Baldan lance le troc avec des machines agricoles
L'initiative permet l'échange de céréales contre du matériel ; l'initiative est réalisée en partenariat avec Grão Direto
Les bactéries Pseudomonas syringae Ils n'opèrent pas comme des armées homogènes. Ils s'organisent plutôt en escouades spécialisées qui alternent entre la production de toxines pour saboter le système immunitaire de la plante et l'utilisation de flagelles pour migrer. Cette division du travail, révélée par des chercheurs européens, redéfinit la compréhension de la virulence bactérienne dans les cultures agricoles.
Grâce à la microscopie confocale et à la cytométrie de flux, les scientifiques ont identifié une hétérogénéité phénotypique remarquable. Dans les feuilles de haricot (Phaseolus vulgaris), chaque cellule bactérienne adopte un comportement distinct : soit elle active les gènes du système de sécrétion de type III (T3SS) pour injecter des protéines toxiques dans les cellules végétales, soit elle produit des flagelles pour se déplacer. Elles font rarement les deux en même temps.
Ce comportement émergent ne dépend pas de différences génétiques. Même les populations clonales ont révélé des profils d'expression génique distincts, résultant de facteurs stochastiques et environnementaux. Les bactéries proches des cellules hôtes activent préférentiellement le T3SS. À mesure que l'infection progresse, d'autres, plus éloignées, commencent à produire des flagelles. Cette distribution spatiale suggère une architecture fonctionnelle au sein des microcolonies apoplasiques.
Les toxines sécrétées par le T3SS fonctionnent comme des « biens communs », affaiblissant l'immunité des plantes au bénéfice de tous. Cela crée un environnement propice à la fuite des bactéries mobiles à flagelles activés hors des tissus végétaux avant la nécrose. Une fuite précoce augmente les chances de survie et de dissémination, notamment dans les conditions humides simulées lors de l'expérience sur les feuilles pulvérisées.

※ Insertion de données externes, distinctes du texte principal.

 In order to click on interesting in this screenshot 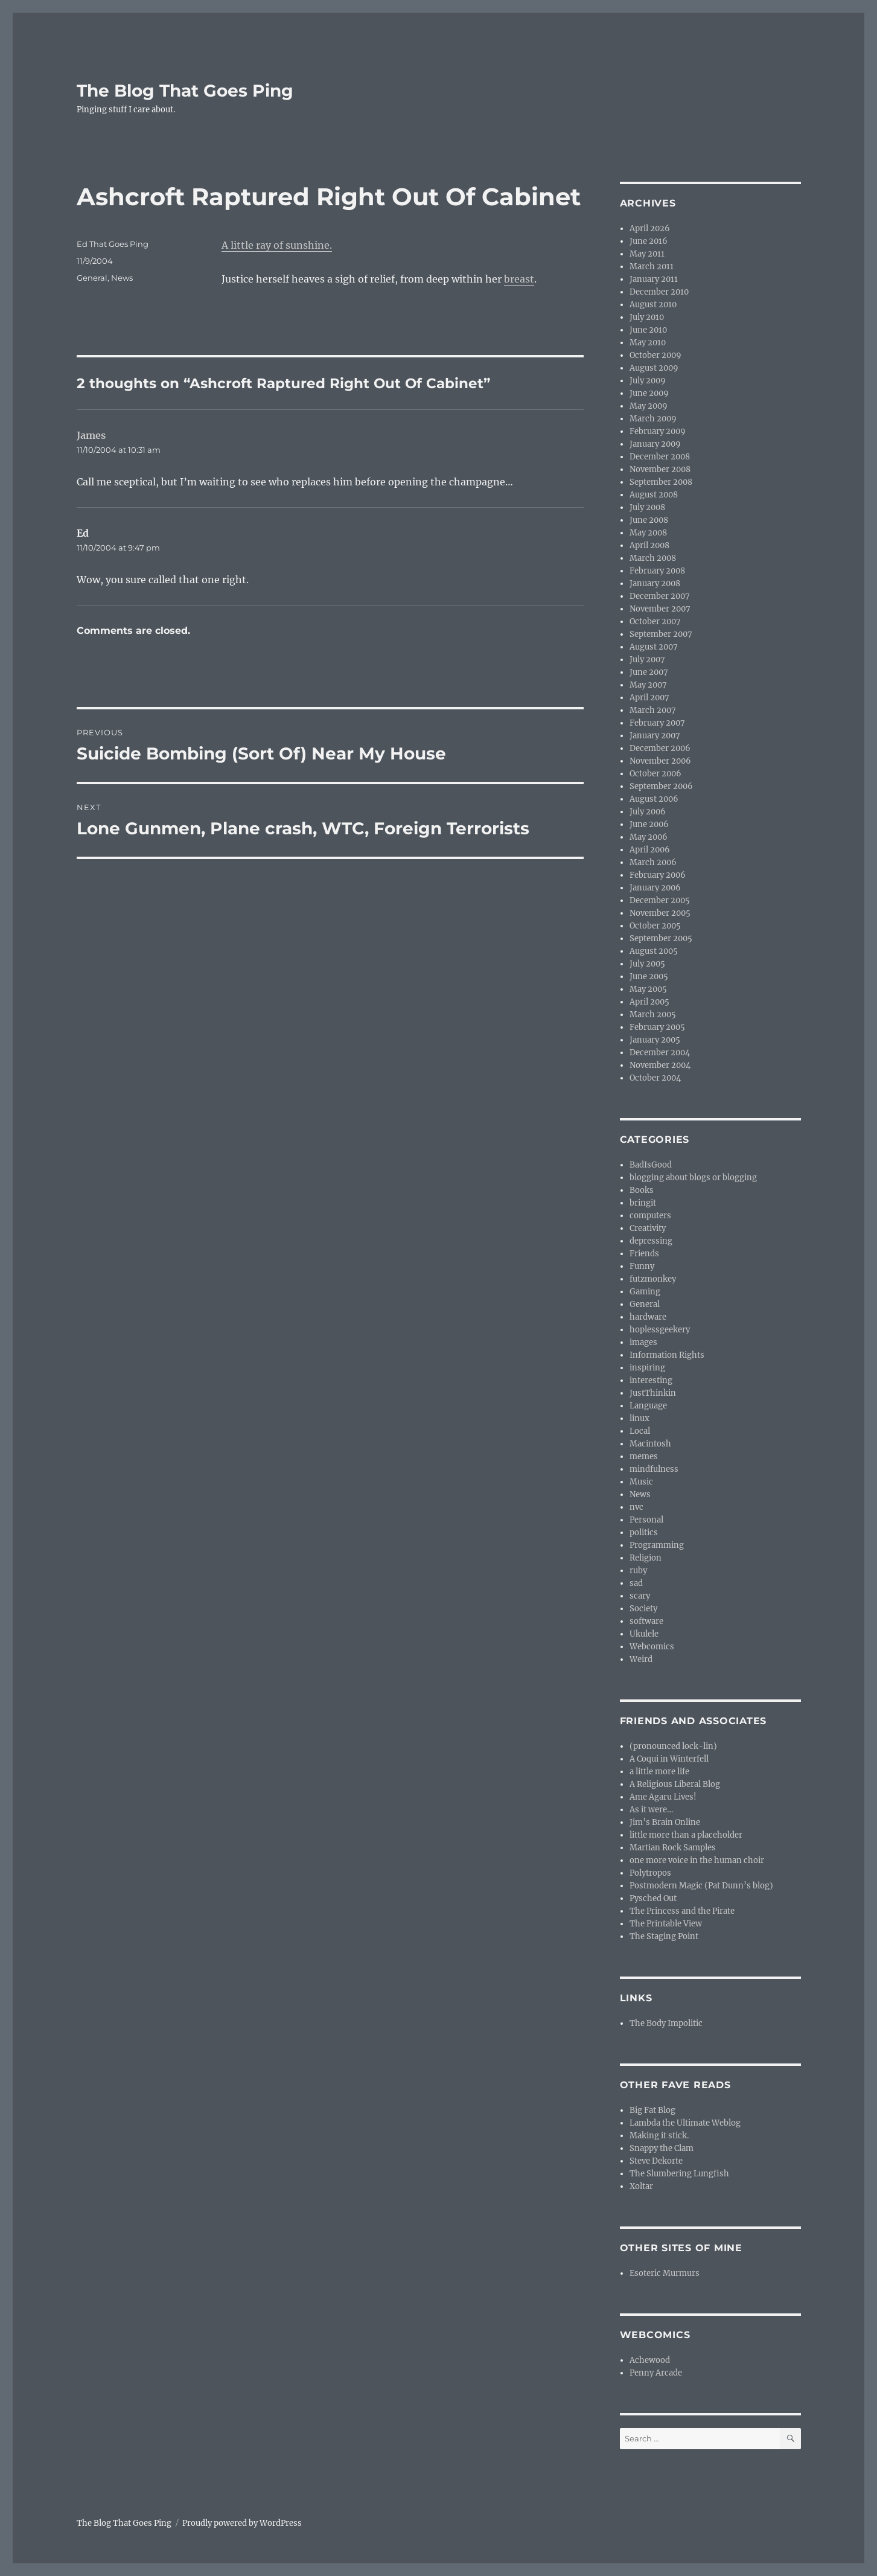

Les coûts métaboliques de ces comportements sont réels. L'expression du T3SS réduit la croissance bactérienne, comme l'ont démontré des expériences sur des mutants qui se développent plus rapidement lorsqu'ils sont privés de ce système. La production de flagelles, en revanche, impose un coût moindre, mais néanmoins mesurable. Lorsque les deux fonctions sont activées simultanément, les dommages sont exacerbés.
Ces résultats suggèrent une forme de coopération bactérienne rarement documentée chez les agents pathogènes des plantes. L'hétérogénéité phénotypique confère des avantages adaptatifs à l'ensemble du groupe. La spécialisation cellulaire crée un réseau coordonné d'actions favorisant une colonisation foliaire efficace et une sortie ordonnée de l'hôte.
Plus qu'un phénomène biologique, il s'agit d'une stratégie évolutive sophistiquée. En empêchant tous les individus d'activer simultanément des systèmes coûteux et immunogènes, les bactéries équilibrent efficacité et discrétion. Cette logique rappelle l'organisation des systèmes multicellulaires, où la répartition des tâches maximise la survie du groupe.
Ce modèle, fondé sur la « division du travail », contraste avec l'hypothèse de la « couverture des risques », selon laquelle différents comportements apparaissent comme une préparation aléatoire aux événements futurs. Dans le cas de P. seringues, la fonctionnalité coopérative et la distribution spatiale des phénotypes indiquent une planification biologique plus raffinée.